3. Except as provided in ORS 315.507 (5),
a credit may not be claimed under ORS 315.507 for tax years beginning on or
after January 1, 2018. [2009 c.913 §3; 2011 c.730 §5]
315.508
Recordkeeping requirements; disallowance of credit.
(1) A taxpayer who has claimed a credit under ORS 315.507 shall maintain
records sufficient to show:
(a) That within three years following the
year in which a credit was claimed under ORS 315.507, property owned or
operated by the taxpayer and used in electronic commerce operations was exempt
from property taxation under ORS 285C.175; and
(b) That at no time was property described
in paragraph (a) of this subsection disqualified from exemption pursuant to ORS
285C.240.
(2) The taxpayer shall provide these
records to the Department of Revenue if requested by the department.
(3) The taxpayer shall maintain the
records described in this section for at least five years following the last
tax year for which the taxpayer claims any credit under ORS 315.507.
(4) If property owned or operated by the
taxpayer is not both used in electronic commerce operations in an area
designated for electronic commerce and exempt from property taxation under ORS
285C.175 within three years following the year in which a credit is first
claimed under ORS 315.507, the department shall disallow the credit for the
current or any prior tax year and collect any taxes that were not paid as a
result of application of the credit.
(5) If property owned or operated by the
taxpayer, used in electronic commerce operations in an area designated for
electronic commerce and exempt from property taxation under ORS 285C.175 is
disqualified from exemption under ORS 285C.240, the department shall disallow
the credit for the current or any prior tax year and collect any taxes that
were not paid as a result of application of the credit.
(6) For purposes of collecting taxes due
under subsection (4) or (5) of this section, the department shall have the
benefit of all laws of this state pertaining to the collection of income and
corporate excise taxes.

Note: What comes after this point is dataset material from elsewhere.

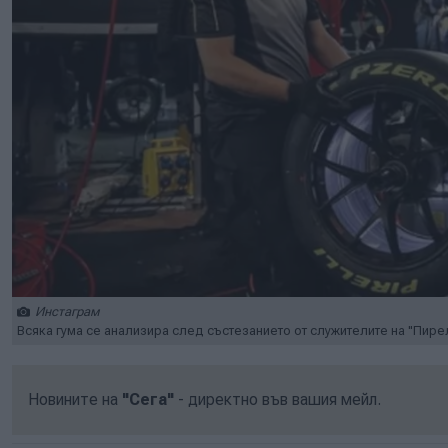
Инстаграм
Всяка гума се анализира след състезанието от служителите на "Пире
Новините на
"Сега"
- директно във вашия мейл.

No assessment of these taxes shall be necessary and no
statute of limitations shall preclude the collection of these taxes. [2003 c.65
§2 and 2003 c.662 §65]
315.510
[Repealed by 1965 c.26 §6]
315.511
[2001 c.957 §15; repealed by 2011 c.83 §15]
315.514
Film production development contributions; rules.
(1) A credit against the taxes that are otherwise due under ORS chapter 316 or,
if the taxpayer is a corporation, under ORS chapter 317 or 318, is allowed to a
taxpayer for certified film production development contributions made by the
taxpayer during the tax year to the Oregon Production Investment Fund
established under ORS 284.367.
(2)(a) The Department of Revenue shall, in
cooperation with the Oregon Film and Video Office, conduct an auction of tax
credits under this section. The department may conduct the auction in the
manner that it determines is best suited to maximize the return to the state on
the sale of tax credit certifications and shall announce a reserve bid prior to
conducting the auction. The reserve amount shall be at least 95 percent of the
total amount of the tax credit. Moneys necessary to reimburse the department
for the actual costs incurred by the department in administering an auction,
not to exceed 0.25 percent of auction proceeds, are continuously appropriated
to the department. The department shall deposit net receipts from the auction
required under this section in the Oregon Production Investment Fund.
(b) The Oregon Film and Video Office shall
adopt rules in order to achieve the following goals:
(A) Subject to paragraph (a) of this
subsection, generate contributions for which tax credits of $6 million are
certified for each fiscal year;
(B) Maximize income and excise tax
revenues that are retained by the State of Oregon for state operations; and
(C) Provide the necessary financial
incentives for taxpayers to make contributions, taking into consideration the
impact of granting a credit upon a taxpayer’s federal income tax liability.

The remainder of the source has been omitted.